# postfix and dynDNS question

## methodtwo

Hi there

I went on the forums for dynDNS.com, explaining that i was setting up a network that includes a web server and a mail server. They rightly pointed out that i only needed to set up a DNS A record for webserver.dyndns.org. The mail server would be located by this DNS A record, as both machines share the same external I.P address(the external I.P of my ADSL router). So my mail addresses could be me@webserver.dyndns.org. So both machines would be reachable with the same DNS A record, and port-forwarding on my ADSL router would determine which host got which requests. That's what they said i should do for my scenario.

Bearing this in mind what should the values of $myhostname, $mydomain, $mydestination and $myorigin be?

My current thoughts, on the simplest way to do this, are:If $myhostname is mailserver.webserver.dyndns.org, then $myorigin can be webserver.dyndns.org, then $mydomain is webserver.dyndns.org and $mydestination has it's DEFAULT setting(mydestination = $myhostname localhost.$mydomain localhost).

This the simplest workable approach right?, if not what are the best values for these parameters?. 

Also I have /var on it's own partition. Should i direct mail, in /etc/alises, sent to root to my normal local user or will /var end up getting filled up with mail, if i do that? 

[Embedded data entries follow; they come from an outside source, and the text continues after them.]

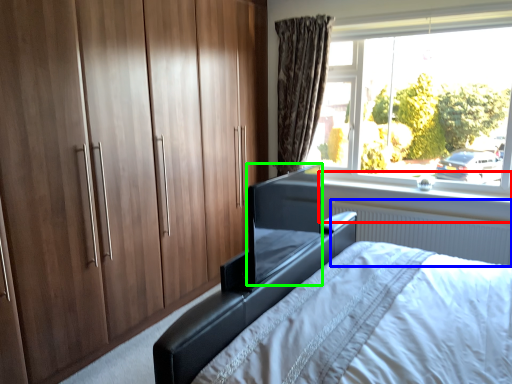 Question: Considering the real-world distances, which object is closest to window sill (highlighted by a red box)? radiator (highlighted by a blue box) or window screen (highlighted by a green box).

Choices:
 (A) radiator
 (B) window screen

Answer: (A) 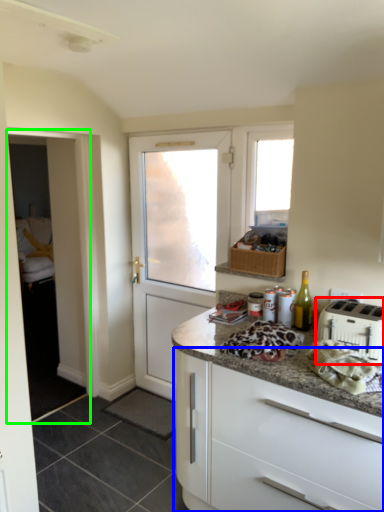 Question: Based on their relative distances, which object is farther from toaster (highlighted by a red box)? Choose from cabinetry (highlighted by a blue box) and screen door (highlighted by a green box).

Choices:
 (A) cabinetry
 (B) screen door

Answer: (B) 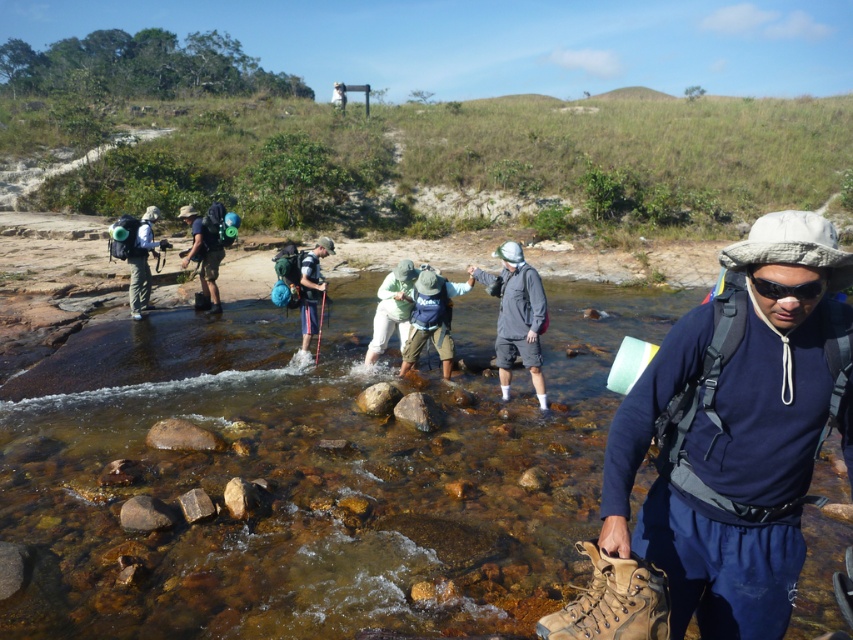 Does matte green backpack at left have a greater width compared to black matte sunglasses at center?

Yes, matte green backpack at left is wider than black matte sunglasses at center.

Between matte green backpack at left and black matte sunglasses at center, which one is positioned lower?

black matte sunglasses at center is below.

This screenshot has height=640, width=853. What do you see at coordinates (136, 253) in the screenshot?
I see `matte green backpack at left` at bounding box center [136, 253].

At what (x,y) coordinates should I click in order to perform the action: click on matte green backpack at left. Please return your answer as a coordinate pair (x, y). This screenshot has height=640, width=853. Looking at the image, I should click on (136, 253).

Can you confirm if matte blue backpack at center is shorter than black matte sunglasses at center?

No.

Which of these two, matte blue backpack at center or black matte sunglasses at center, stands shorter?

Just wanted to check before implementing my mail server!. Thank you very much for any replies.

----------

## KWhat

myhostname = <internal ip of the server>  # this will be what ever fully qualified domain you use in your hosts file for the local machine.  I generally point this to the ip that postfix has bound to in my hosts file.  Ex:  192.168.0.100  myserver.webserver.dyndns.org

mydomain =webserver.dyndns.org

#I dont set myorigin so what ever it defaults to.

#myorigin = $mydomain

#this should work fine.

mydestination = $myhostname, localhost.$mydomain, localhost, $mydomain

This works fine for my ddns service however I am using a non free domain.   Hope that helps.

----------